In contrast to the usual Bayreuth premiers, very little was shown to the press in advance. "We regret to inform you that, contrary to previous announcements, it is no longer possible to attend the dress rehearsals for 'Siegfried' and 'Götterdämmerung'," the festival press office announced. "At the request of the production team and in consultation with the organizers, festival management has closed the dress rehearsals to all visitors."
Some members of the press have even been denied admission to the premier. The passionate Bayreuth critic Monika Beer, who writes a Wagner blog filled with a great deal of insider festival information and planned to report on the Ring performances for Fränkischer Tag, a regional newspaper, was turned down when she tried to secure tickets for opening night. In her blog, Beer often attacks the Wagner sisters running the show at Bayreuth for what she calls their "disastrous artist's policy." She was told that there is a shortage of press tickets this year. "The festival management wants to keep out people like me," says Beer.

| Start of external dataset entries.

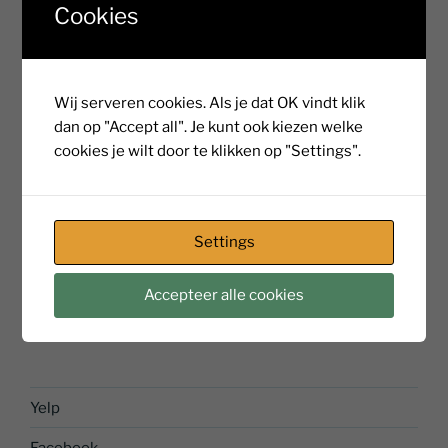
Cookies
han@homrighausen.nl
Wij serveren cookies. Als je dat OK vindt klik
BEHEER STAMBOOM HOMRI(N)GHAUSEN
dan op "Accept all". Je kunt ook kiezen welke
Martin Homrighausen
cookies je wilt door te klikken op "Settings".
Mekkelholtsweg 21
7523 DB Enschede
martin@homrighausen.nl
Settings
en
Accepteer alle cookies
Han Homrighausen
Yelp
Facebook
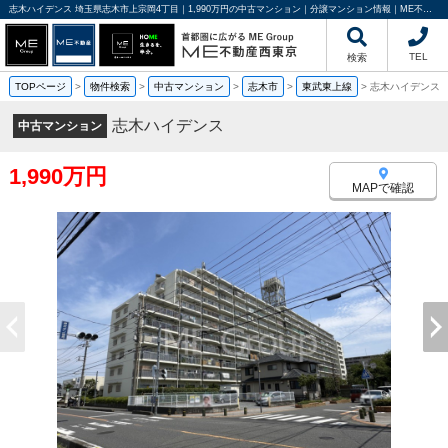
志木ハイデンス 埼玉県志木市上宗岡4丁目｜1,990万円の中古マンション｜分譲マンション情報｜ME不動産西東京
TEL
検索
TOPページ
>
物件検索
>
中古マンション
>
志木市
>
東武東上線
>
志木ハイデンス
志木ハイデンス
中古マンション
1,990万円
MAPで確認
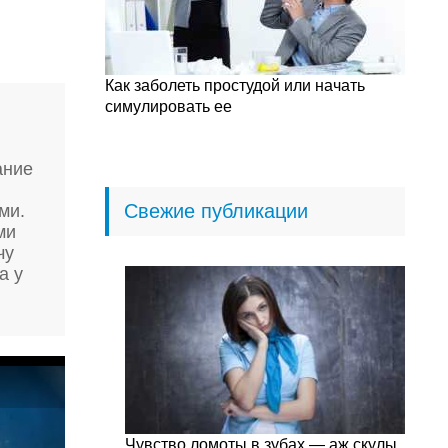
Как заболеть простудой или начать
симулировать ее
ание
Свежие публикации
ми.
ми
чу
а у
Чувство ломоты в зубах — аж скулы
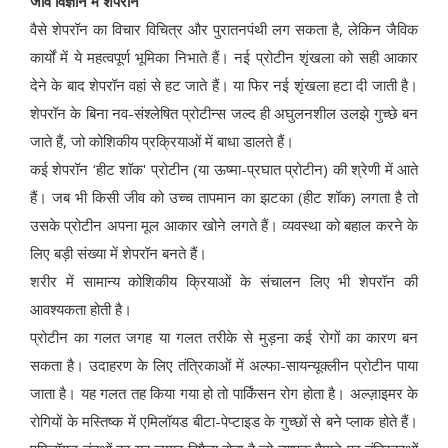
जीव विज्ञान में शेपरॉन
वैसे शेपरॉन का विचार विचित्र और पुरातनपंथी लग सकता है, लेकिन जैविक
कार्यों में ये महत्वपूर्ण भूमिका निभाते हैं। नई प्रोटीन शृंखला को सही आकार
देने के बाद शेपरॉन वहां से हट जाते हैं। या फिर नई शृंखला हटा दी जाती है।
शेपरॉन के बिना नव-संश्लेषित प्रोटीन्स जल्द ही अघुलनशील उलझे गुच्छे बन
जाते हैं, जो कोशिकीय प्रक्रियाओं में बाधा डालते हैं।
कई शेपरॉन ‘हीट शॉक' प्रोटीन (या ऊष्मा-प्रघात प्रोटीन) की श्रेणी में आते
हैं। जब भी किसी जीव को उच्च तापमान का झटका (हीट शॉक) लगता है तो
उसके प्रोटीन अपना मूल आकार खोने लगते हैं। व्यवस्था को बहाल करने के
लिए बड़ी संख्या में शेपरॉन बनते हैं।
शरीर में सामान्य कोशिकीय क्रियाओं के संचालन लिए भी शेपरॉन की
आवश्यकता होती है।
प्रोटीन का गलत जगह या गलत तरीके से मुड़ना कई रोगों का कारण बन
सकता है। उदाहरण के लिए तंत्रिकाओं में अल्फा-सायन्यूक्लीन प्रोटीन पाया
जाता है। यह गलत तह किया गया हो तो पार्किंसन रोग होता है। अल्ज़ाइमर के
रोगियों के मस्तिष्क में एमिलॉयड बीटा-पेप्टाइड के गुच्छों से बने प्लाक होते हैं।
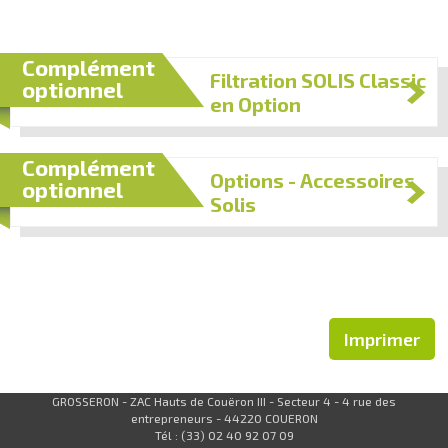
Complément
Filtration SOLIS Classic
optionnel
en Option
Complément
Options - Accessoires
optionnel
Solis
Imprimer
GROSSERON - ZAC Hauts de Couëron III - Secteur 4 - 4 rue des
entrepreneurs - 44220 COUERON
Tél : (33) 02 40 92 07 09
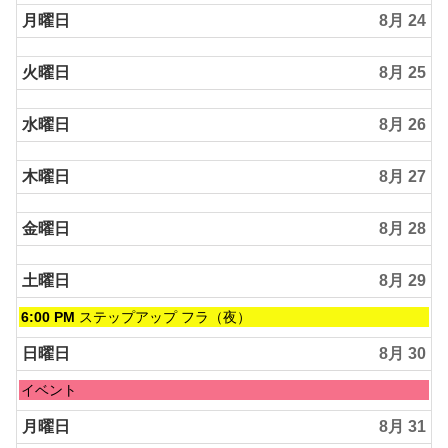
曜
8
日,
月曜日
8月 24
月
8
23rd
月
2026
火曜日
8月 25
23rd
2026
水曜日
8月 26
木曜日
8月 27
金曜日
8月 28
土曜日
8月 29
土
6:00 PM
ステップアップ フラ（夜）
曜
日,
日曜日
8月 30
8
月
日
イベント
29th
曜
2026
日,
月曜日
8月 31
8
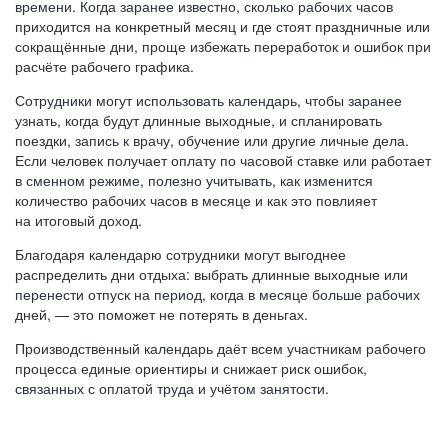
времени. Когда заранее известно, сколько рабочих часов
приходится на конкретный месяц и где стоят праздничные или
сокращённые дни, проще избежать переработок и ошибок при
расчёте рабочего графика.
Сотрудники могут использовать календарь, чтобы заранее
узнать, когда будут длинные выходные, и спланировать
поездки, запись к врачу, обучение или другие личные дела.
Если человек получает оплату по часовой ставке или работает
в сменном режиме, полезно учитывать, как изменится
количество рабочих часов в месяце и как это повлияет
на итоговый доход.
Благодаря календарю сотрудники могут выгоднее
распределить дни отдыха: выбрать длинные выходные или
перенести отпуск на период, когда в месяце больше рабочих
дней, — это поможет не потерять в деньгах.
Производственный календарь даёт всем участникам рабочего
процесса единые ориентиры и снижает риск ошибок,
связанных с оплатой труда и учётом занятости.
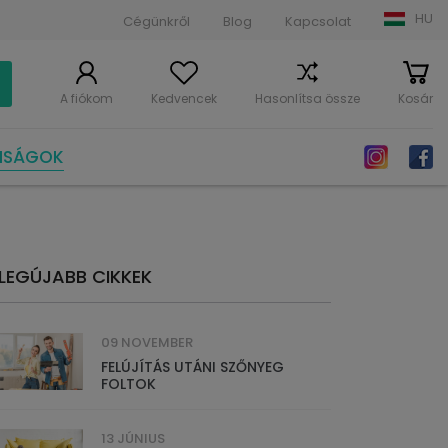
HU
Cégünkről
Blog
Kapcsolat
A fiókom
Kedvencek
Hasonlítsa össze
Kosár
NSÁGOK
LEGÚJABB CIKKEK
09 NOVEMBER
FELÚJÍTÁS UTÁNI SZŐNYEG
FOLTOK
13 JÚNIUS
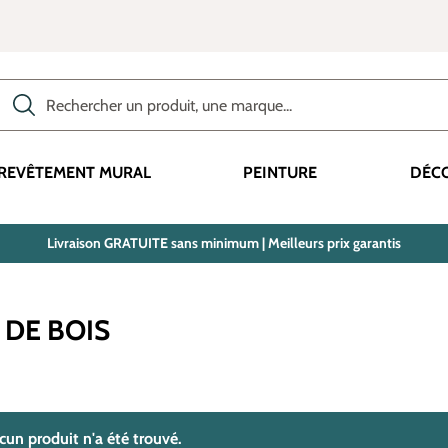
Rechercher des produits, des catégories, des termes, etc.
REVÊTEMENT MURAL
PEINTURE
DÉC
Livraison GRATUITE sans minimum | Meilleurs prix garantis
 DE BOIS
trouvé(s)
cun produit n'a été trouvé.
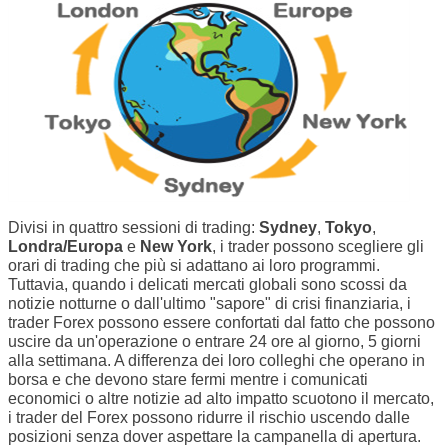
Divisi in quattro sessioni di trading:
Sydney
,
Tokyo
,
Londra/Europa
e
New York
, i trader possono scegliere gli
orari di trading che più si adattano ai loro programmi.
Tuttavia, quando i delicati mercati globali sono scossi da
notizie notturne o dall'ultimo "sapore" di crisi finanziaria, i
trader Forex possono essere confortati dal fatto che possono
uscire da un'operazione o entrare 24 ore al giorno, 5 giorni
alla settimana. A differenza dei loro colleghi che operano in
borsa e che devono stare fermi mentre i comunicati
economici o altre notizie ad alto impatto scuotono il mercato,
i trader del Forex possono ridurre il rischio uscendo dalle
posizioni senza dover aspettare la campanella di apertura.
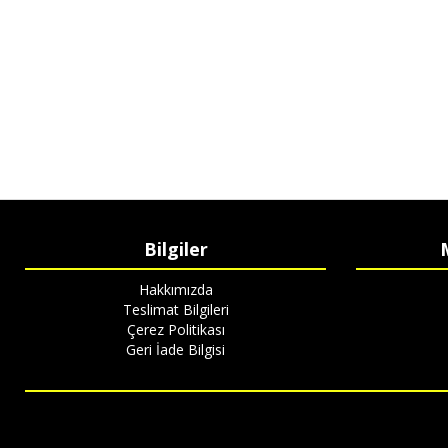
Bilgiler
Hakkımızda
Teslimat Bilgileri
Çerez Politikası
Geri İade Bilgisi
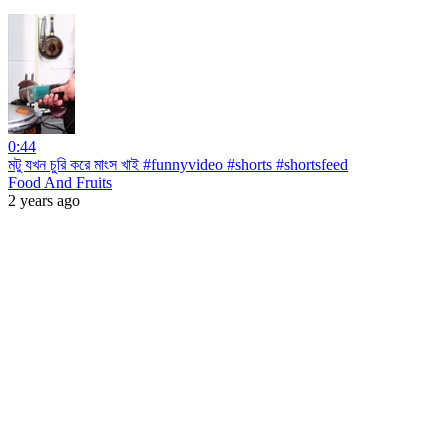
0:44
মটু যখন চুরি করে মাংস খাই #funnyvideo #shorts #shortsfeed
Food And Fruits
2 years ago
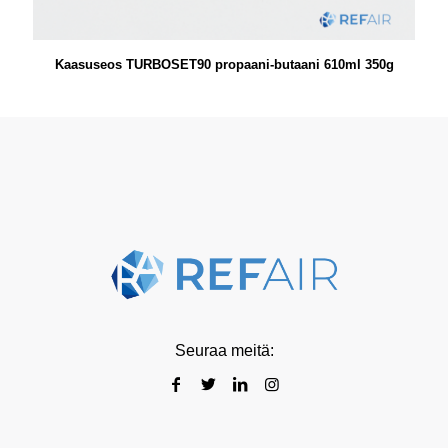
Kaasuseos TURBOSET90 propaani-butaani 610ml 350g
Seuraa meitä:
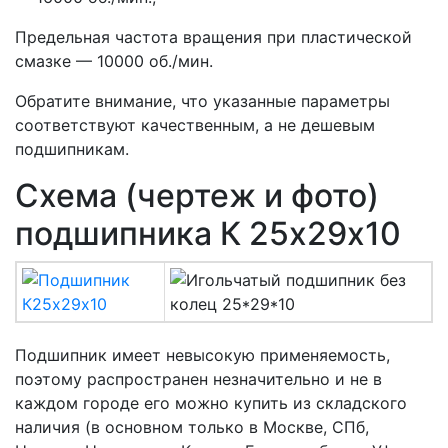
Предельная частота вращения при пластической
смазке — 10000 об./мин.
Обратите внимание, что указанные параметры
соответствуют качественным, а не дешевым
подшипникам.
Схема (чертеж и фото)
подшипника К 25х29х10
Подшипник имеет невысокую применяемость,
поэтому распространен незначительно и не в
каждом городе его можно купить из складского
наличия (в основном только в Москве, СПб,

Director Castorf says that the mood within the management team for the Bayreuth Festival reminds him of his wild days in East Germany. "Every outsider is the enemy. It's pure GDR." According to Castorf, the organizers suffer from a "phobia" so pronounced that he even had to negotiate for permission to have his own relatives attend rehearsals. "In the end, my mother and my son were allowed in."
From Rheingold to Texas Tea
Castorf revealed the spectacular concept for his staging of the Ring cycle early on. In his version, oil will be the gold in the Rhine, the Nibelung treasure. And because Wagner makes him think of Route 66, Castorf sets some of the action in the North American plains. He says that he wants to "move away from illustration," use a lot of video and a revolving stage, and set his oil storyline primarily in Azerbaijan and Texas.
"Such translations don't work one-to-one," says Castorf today. "Direct translations into the world of modern industrial production or Wall Street are never convincing in the theater, even if it's (respected German theater directors) Ruth Berghaus or Peter Konwitschny."
Serbian set designer Aleksandar Denic has already worked for Castorf several times, including on his 2012 Paris production of "The Lady of the Camelias." The 49-year-old designer is also known for his work for Emir Kusturica's film "Underground." For the Bayreuth festival, Denic designed monumental sets that recall the days of glamour and misery in which mankind came to love oil as black gold.
Denic's set for "Das Rheingold" -- known as "Preliminary Evening" in Wagner's tetralogy -- includes the façade of a Texas motel, complete with a gas station. The set designer, a convoluted, temperamental and argumentative man, invokes the grand, uninhibited days when the automobile was king -- "the golden years of the 1960s and 1970s, when gasoline was cheap in America, people drove big cars and oil reserves seemed inexhaustible."